RSI is on the way down, suggesting that sellers are taking control of price action and could push the pair to the previous lows at .6620. Stronger selling pressure could lead to a break of these lows and a move towards the next support around .6500.
Meanwhile, stochastic is pointing up, indicating that the correction is still taking place. A break above the rising trend line could lead to a much larger pullback, possibly until the area of interest around .6800, before the pair resumes its longer-term selloff. For now, the 100 SMA is below the 200 SMA, which means that the path of least resistance is to the downside.
Earlier today, Australia reported a stronger than expected employment figure for June, allowing risk appetite to return to the markets. This was followed by a slight pickup in Chinese stock indices, possibly due to the halt in trading activities in some major exchanges and the injection of a 260 billion CNY loan from a government-owned entity.
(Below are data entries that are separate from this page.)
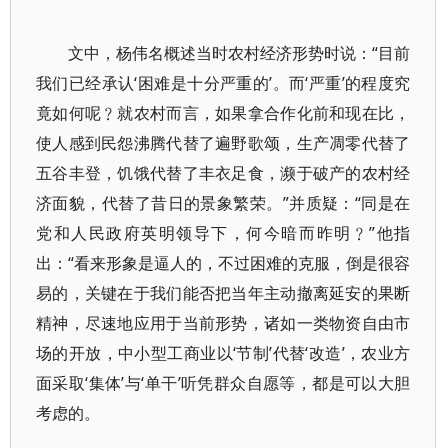
文中，杨伟名概述当时农村经济形势时说：“目前
我们已经承认‘困难是十分严重的’。而‘严重’的程度究
竟如何呢﹖就农村而言，如果拿合作化前和现在比，
使人感到民怨沸腾代替了遍野歌颂，生产凋零代替了
五谷丰登，饥饿代替了丰衣足食，濒于破产的农村经
济面貌，代替了昔日的景象繁荣。”并质疑：“同是在
党和人民政府英明领导下，何今暗而昨明﹖”他指
出：“看来形象是逼人的，不过困难的克服，倒是很容
易的，关键在于我们能否把当年主动撤离延安的果断
精神，尽速地应用于当前形势，诸如一类物资自由市
场的开放，中小型工商业以‘节制’代替‘改造’，农业方
面采取‘集体’与‘单干’听凭群众自愿等，都是可以大胆
考虑的。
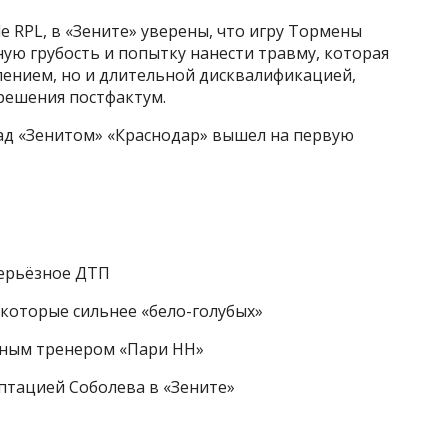
e RPL, в «Зените» уверены, что игру Тормены
ую грубость и попытку нанести травму, которая
лением, но и длительной дисквалификацией,
 решения постфактум.
над «Зенитом» «Краснодар» вышел на первую
серьёзное ДТП
 которые сильнее «бело-голубых»
вным тренером «Пари НН»
аптацией Соболева в «Зените»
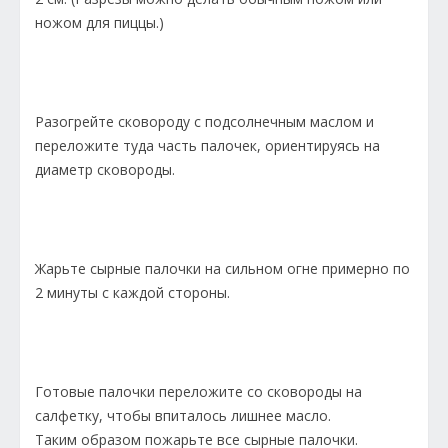
ножом для пиццы.)
Разогрейте сковороду с подсолнечным маслом и
переложите туда часть палочек, ориентируясь на
диаметр сковороды.
Жарьте сырные палочки на сильном огне примерно по
2 минуты с каждой стороны.
Готовые палочки переложите со сковороды на
салфетку, чтобы впиталось лишнее масло.
Таким образом пожарьте все сырные палочки.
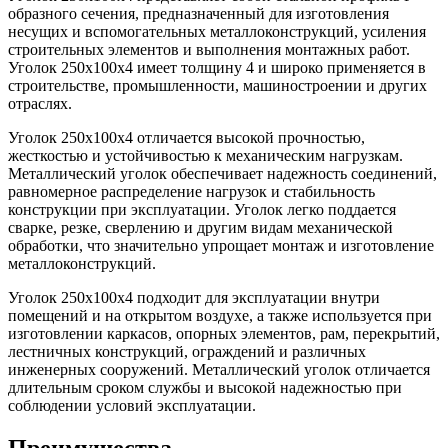
образного сечения, предназначенный для изготовления
несущих и вспомогательных металлоконструкций, усиления
строительных элементов и выполнения монтажных работ.
Уголок 250х100х4 имеет толщину 4 и широко применяется в
строительстве, промышленности, машиностроении и других
отраслях.
Уголок 250х100х4 отличается высокой прочностью,
жесткостью и устойчивостью к механическим нагрузкам.
Металлический уголок обеспечивает надежность соединений,
равномерное распределение нагрузок и стабильность
конструкции при эксплуатации. Уголок легко поддается
сварке, резке, сверлению и другим видам механической
обработки, что значительно упрощает монтаж и изготовление
металлоконструкций.
Уголок 250х100х4 подходит для эксплуатации внутри
помещений и на открытом воздухе, а также используется при
изготовлении каркасов, опорных элементов, рам, перекрытий,
лестничных конструкций, ограждений и различных
инженерных сооружений. Металлический уголок отличается
длительным сроком службы и высокой надежностью при
соблюдении условий эксплуатации.
Преимущества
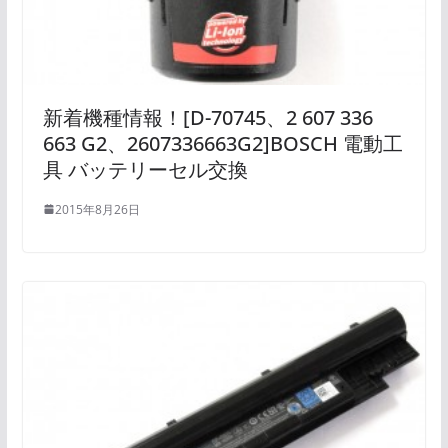
新着機種情報！[D-70745、2 607 336
663 G2、2607336663G2]BOSCH 電動工
具 バッテリーセル交換
2015年8月26日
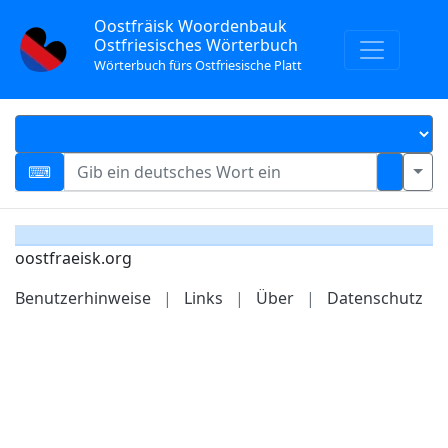
Oostfräisk Woordenbauk
Ostfriesisches Wörterbuch
Wörterbuch fürs Ostfriesische Platt
oostfraeisk.org
Benutzerhinweise
|
Links
|
Über
|
Datenschutz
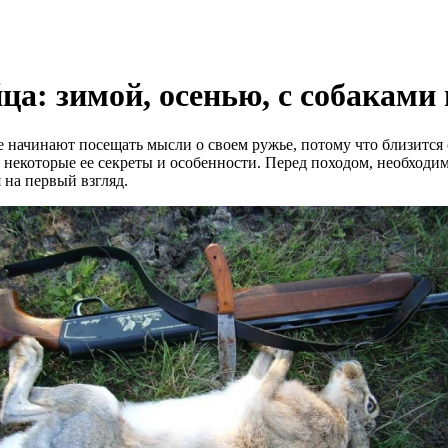
а: зимой, осенью, с собаками 
начинают посещать мысли о своем ружье, потому что близится се
 некоторые ее секреты и особенности. Перед походом, необходимо
 на первый взгляд.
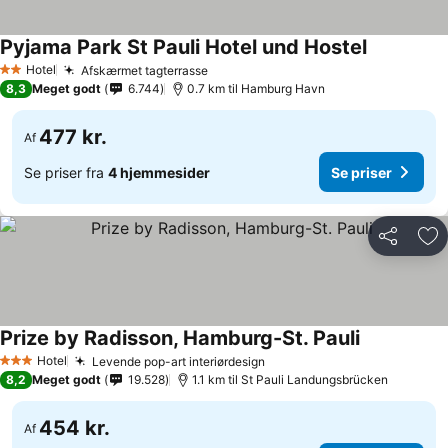
Pyjama Park St Pauli Hotel und Hostel
Hotel
Afskærmet tagterrasse
2 Stjerner
8,3
Meget godt
6.744
0.7 km til Hamburg Havn
477 kr.
Af
Se priser fra
4 hjemmesider
Se priser
Del
Føj
Prize by Radisson, Hamburg-St. Pauli
Hotel
Levende pop-art interiørdesign
3 Stjerner
8,2
Meget godt
19.528
1.1 km til St Pauli Landungsbrücken
454 kr.
Af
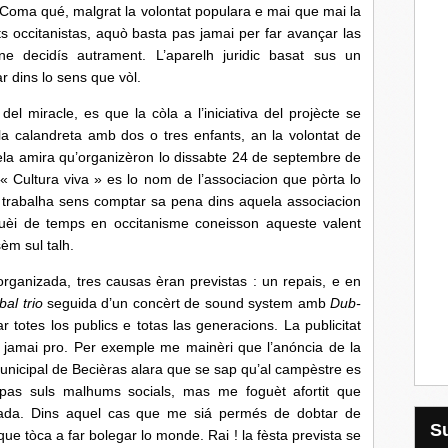
e. Coma qué, malgrat la volontat populara e mai que mai la
ts occitanistas, aquò basta pas jamai per far avançar las
ne decidís autrament. L’aparelh juridic basat sus un
r dins lo sens que vòl.
acle, es que la còla a l’iniciativa del projècte se
la calandreta amb dos o tres enfants, an la volontat de
ela amira qu’organizèron lo dissabte 24 de septembre de
« Cultura viva » es lo nom de l’associacion que pòrta lo
 e trabalha sens comptar sa pena dins aquela associacion
èi de temps en occitanisme coneisson aqueste valent
èm sul talh.
zada, tres causas èran previstas : un repais, e en
al trio
seguida d’un concèrt de sound system amb
Dub-
 totes los publics e totas las generacions. La publicitat
s jamai pro. Per exemple me mainèri que l’anóncia de la
municipal de Becièras alara que se sap qu’al campèstre es
as suls malhums socials, mas me foguèt afortit que
rgada. Dins aquel cas que me siá permés de dobtar de
que tòca a far bolegar lo monde. Rai ! la fèsta prevista se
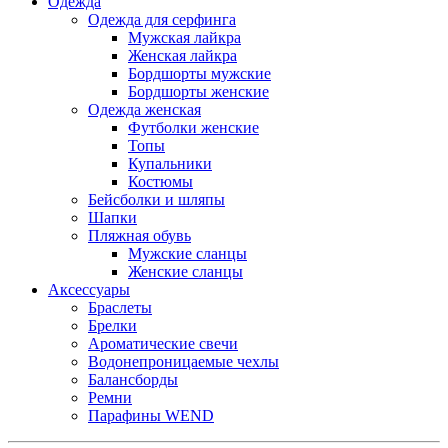
Одежда
Одежда для серфинга
Мужская лайкра
Женская лайкра
Бордшорты мужские
Бордшорты женские
Одежда женская
Футболки женские
Топы
Купальники
Костюмы
Бейсболки и шляпы
Шапки
Пляжная обувь
Мужские сланцы
Женские сланцы
Аксессуары
Браслеты
Брелки
Ароматические свечи
Водонепроницаемые чехлы
Балансборды
Ремни
Парафины WEND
The latest FOMC minutes indicated that most policymakers weren’t inclined to hike interest rates just yet, due to the ongoing concerns about Greece and challenges to domestic growth. Future policy decisions could continue to carry more cautious remarks, as the June meeting hasn’t included the disappointing June NFP figure and the increased financial risks from Greece and China.
Updates from Greece could continue to drive risk flows, with weaker risk appetite likely to allow NZDUSD to resume its selloff.